MAN poursuit sa course internationale en pensant toujours à Scania
MAN a indiqué hier que la prochaine assemblée des actionnaires sera appelée à valider le versement d’un dividende multiplié par huit au titre de 2010, à 2 euros par action. Les résultats de l’exercice écoulé, celui du «renouveau» selon le directeur général Georg Pachta-Reyhofen sur fond d’amélioration de l’environnement économique mondial, sont certes flatteurs. Si les analystes de Bank of America Merrill Lynch regrettent des performances légèrement inférieures aux attentes, ils saluent leur bonne tenue face aux autres acteurs du secteur.

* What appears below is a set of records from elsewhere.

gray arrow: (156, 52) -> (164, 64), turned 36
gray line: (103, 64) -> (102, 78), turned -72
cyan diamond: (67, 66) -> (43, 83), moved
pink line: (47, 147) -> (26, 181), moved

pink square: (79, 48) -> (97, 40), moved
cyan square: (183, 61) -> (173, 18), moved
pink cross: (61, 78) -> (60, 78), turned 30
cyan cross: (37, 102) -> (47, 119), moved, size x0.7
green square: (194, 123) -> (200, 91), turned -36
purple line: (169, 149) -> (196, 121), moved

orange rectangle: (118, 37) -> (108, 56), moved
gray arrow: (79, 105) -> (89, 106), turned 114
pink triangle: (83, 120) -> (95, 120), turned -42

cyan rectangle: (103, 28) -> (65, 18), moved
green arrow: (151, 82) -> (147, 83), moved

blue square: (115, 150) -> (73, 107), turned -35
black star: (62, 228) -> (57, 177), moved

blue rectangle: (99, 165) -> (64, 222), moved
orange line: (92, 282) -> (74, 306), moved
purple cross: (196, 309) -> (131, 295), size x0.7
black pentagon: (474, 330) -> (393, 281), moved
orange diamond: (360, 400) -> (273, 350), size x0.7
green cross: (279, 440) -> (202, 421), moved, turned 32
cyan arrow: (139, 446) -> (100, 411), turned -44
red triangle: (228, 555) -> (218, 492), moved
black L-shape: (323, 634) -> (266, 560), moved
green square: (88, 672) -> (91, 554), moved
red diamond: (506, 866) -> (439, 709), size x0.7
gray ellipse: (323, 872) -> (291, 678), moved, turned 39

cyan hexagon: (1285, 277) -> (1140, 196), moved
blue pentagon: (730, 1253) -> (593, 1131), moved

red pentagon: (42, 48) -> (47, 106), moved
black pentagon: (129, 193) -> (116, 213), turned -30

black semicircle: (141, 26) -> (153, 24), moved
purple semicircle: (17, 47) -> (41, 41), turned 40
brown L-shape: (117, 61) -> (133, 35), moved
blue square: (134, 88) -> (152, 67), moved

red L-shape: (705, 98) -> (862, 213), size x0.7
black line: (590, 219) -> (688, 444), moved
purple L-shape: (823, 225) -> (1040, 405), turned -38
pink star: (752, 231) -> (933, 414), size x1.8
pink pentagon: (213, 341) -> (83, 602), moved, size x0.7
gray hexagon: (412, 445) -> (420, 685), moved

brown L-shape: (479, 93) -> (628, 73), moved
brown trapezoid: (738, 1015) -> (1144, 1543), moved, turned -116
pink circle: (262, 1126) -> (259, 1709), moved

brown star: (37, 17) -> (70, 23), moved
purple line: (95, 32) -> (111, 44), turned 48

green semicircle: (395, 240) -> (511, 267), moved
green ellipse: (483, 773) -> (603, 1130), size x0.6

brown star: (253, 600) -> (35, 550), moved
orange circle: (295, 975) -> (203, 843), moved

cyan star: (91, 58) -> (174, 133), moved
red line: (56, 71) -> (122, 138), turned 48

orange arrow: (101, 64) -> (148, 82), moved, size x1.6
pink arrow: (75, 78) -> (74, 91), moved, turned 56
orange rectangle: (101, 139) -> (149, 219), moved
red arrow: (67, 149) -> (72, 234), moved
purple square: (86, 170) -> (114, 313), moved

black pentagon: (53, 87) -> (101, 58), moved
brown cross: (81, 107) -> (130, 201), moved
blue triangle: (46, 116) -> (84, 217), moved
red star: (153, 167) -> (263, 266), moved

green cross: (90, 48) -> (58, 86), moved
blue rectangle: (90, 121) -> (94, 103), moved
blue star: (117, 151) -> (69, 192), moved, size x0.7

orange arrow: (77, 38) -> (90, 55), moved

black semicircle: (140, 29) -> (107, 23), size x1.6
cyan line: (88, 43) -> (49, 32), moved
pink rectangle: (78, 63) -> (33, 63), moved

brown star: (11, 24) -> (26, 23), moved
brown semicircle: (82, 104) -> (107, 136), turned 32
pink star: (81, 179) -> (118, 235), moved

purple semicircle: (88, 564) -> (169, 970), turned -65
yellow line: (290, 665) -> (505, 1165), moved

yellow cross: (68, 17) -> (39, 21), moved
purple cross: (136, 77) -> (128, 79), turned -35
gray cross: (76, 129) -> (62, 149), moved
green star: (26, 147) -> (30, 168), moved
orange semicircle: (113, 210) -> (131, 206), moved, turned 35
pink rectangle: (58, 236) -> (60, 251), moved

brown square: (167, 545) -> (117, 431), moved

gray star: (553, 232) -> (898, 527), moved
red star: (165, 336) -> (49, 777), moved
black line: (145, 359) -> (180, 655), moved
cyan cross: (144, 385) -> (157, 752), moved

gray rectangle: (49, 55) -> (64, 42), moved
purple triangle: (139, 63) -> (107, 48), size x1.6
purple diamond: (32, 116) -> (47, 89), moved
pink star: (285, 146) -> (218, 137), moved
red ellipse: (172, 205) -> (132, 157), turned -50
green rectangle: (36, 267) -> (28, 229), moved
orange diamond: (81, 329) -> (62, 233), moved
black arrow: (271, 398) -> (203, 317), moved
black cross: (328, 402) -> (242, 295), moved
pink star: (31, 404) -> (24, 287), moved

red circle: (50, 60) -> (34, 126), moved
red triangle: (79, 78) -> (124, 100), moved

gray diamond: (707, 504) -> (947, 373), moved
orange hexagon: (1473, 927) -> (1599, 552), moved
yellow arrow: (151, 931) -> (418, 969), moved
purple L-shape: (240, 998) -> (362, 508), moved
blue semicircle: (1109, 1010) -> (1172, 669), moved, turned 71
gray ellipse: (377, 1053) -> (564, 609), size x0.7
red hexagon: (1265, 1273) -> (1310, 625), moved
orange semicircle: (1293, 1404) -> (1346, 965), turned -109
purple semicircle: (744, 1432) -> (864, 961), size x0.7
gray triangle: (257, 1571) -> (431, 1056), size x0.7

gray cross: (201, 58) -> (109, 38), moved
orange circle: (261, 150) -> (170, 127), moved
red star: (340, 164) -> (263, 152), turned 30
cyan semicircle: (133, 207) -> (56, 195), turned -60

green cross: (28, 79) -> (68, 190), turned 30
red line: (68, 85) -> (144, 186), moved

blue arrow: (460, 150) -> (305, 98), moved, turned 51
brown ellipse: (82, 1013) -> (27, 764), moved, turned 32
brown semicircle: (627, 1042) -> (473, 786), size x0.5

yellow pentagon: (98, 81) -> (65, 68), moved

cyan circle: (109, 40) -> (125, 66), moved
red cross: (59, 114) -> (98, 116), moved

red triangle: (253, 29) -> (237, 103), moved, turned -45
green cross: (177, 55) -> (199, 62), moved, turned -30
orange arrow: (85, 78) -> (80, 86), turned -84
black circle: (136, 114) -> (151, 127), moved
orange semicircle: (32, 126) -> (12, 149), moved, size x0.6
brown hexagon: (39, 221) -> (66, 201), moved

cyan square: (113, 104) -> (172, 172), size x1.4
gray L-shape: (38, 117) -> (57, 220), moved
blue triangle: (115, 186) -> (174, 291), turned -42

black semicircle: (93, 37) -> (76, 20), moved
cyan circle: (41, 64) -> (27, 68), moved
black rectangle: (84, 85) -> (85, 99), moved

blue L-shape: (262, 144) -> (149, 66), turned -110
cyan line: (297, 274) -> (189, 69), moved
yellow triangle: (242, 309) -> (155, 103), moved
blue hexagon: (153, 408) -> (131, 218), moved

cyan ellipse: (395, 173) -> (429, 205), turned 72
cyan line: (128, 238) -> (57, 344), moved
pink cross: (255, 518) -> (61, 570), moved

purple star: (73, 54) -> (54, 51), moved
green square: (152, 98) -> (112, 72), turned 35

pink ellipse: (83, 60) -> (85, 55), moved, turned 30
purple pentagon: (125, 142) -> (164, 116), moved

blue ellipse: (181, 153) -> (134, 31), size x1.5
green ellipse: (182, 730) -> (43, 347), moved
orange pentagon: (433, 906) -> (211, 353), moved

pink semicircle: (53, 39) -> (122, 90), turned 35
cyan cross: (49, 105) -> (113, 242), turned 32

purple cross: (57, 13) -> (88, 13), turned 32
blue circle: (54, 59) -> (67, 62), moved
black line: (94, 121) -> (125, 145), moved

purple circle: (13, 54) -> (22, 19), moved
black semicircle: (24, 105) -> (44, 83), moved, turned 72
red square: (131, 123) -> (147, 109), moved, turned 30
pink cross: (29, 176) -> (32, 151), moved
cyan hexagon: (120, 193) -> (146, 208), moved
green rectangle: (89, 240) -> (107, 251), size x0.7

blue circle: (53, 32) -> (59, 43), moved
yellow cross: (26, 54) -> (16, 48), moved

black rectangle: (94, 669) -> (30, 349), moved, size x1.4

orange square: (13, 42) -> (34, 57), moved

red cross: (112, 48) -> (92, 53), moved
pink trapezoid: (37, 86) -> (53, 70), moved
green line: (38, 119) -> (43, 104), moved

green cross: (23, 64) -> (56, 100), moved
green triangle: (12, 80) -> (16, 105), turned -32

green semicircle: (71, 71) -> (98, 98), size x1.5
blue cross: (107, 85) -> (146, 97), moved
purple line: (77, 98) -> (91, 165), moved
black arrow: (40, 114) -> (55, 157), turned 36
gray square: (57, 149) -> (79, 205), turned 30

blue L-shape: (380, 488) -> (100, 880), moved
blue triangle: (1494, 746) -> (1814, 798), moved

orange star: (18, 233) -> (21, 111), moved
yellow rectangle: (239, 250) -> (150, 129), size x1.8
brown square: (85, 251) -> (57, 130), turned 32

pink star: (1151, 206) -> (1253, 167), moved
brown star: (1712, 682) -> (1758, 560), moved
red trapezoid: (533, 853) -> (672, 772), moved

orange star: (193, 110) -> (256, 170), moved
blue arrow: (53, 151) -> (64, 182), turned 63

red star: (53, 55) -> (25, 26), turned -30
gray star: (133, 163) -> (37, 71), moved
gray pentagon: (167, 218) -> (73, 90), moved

D’autant que MAN vise une hausse de 7 à 10% du chiffre d’affaires cette année, après une progression de 22% en 2010 à 14,7 milliards d’euros. Mieux, MAN a avancé que sa marge bénéficiaire nette pourrait progresser d’un point au moins cette année, après avoir déjà progressé de 2,9 points en 2010 à 7,1%.
Le directeur financier Frank Lutz s’est permis de clamer son «grand optimisme pour 2011». MAN compte bien en effet «poursuivre sa croissance internationale» en misant tout particulièrement sur les «Bric». La Russie accueillera en 2012 une usine de production, alors que la capacité de production au Brésil progressera cette année de 14% à 82.000 véhicules et que la mise en œuvre du partenariat avec le chinois Sinotruck progresse «à grande vitesse».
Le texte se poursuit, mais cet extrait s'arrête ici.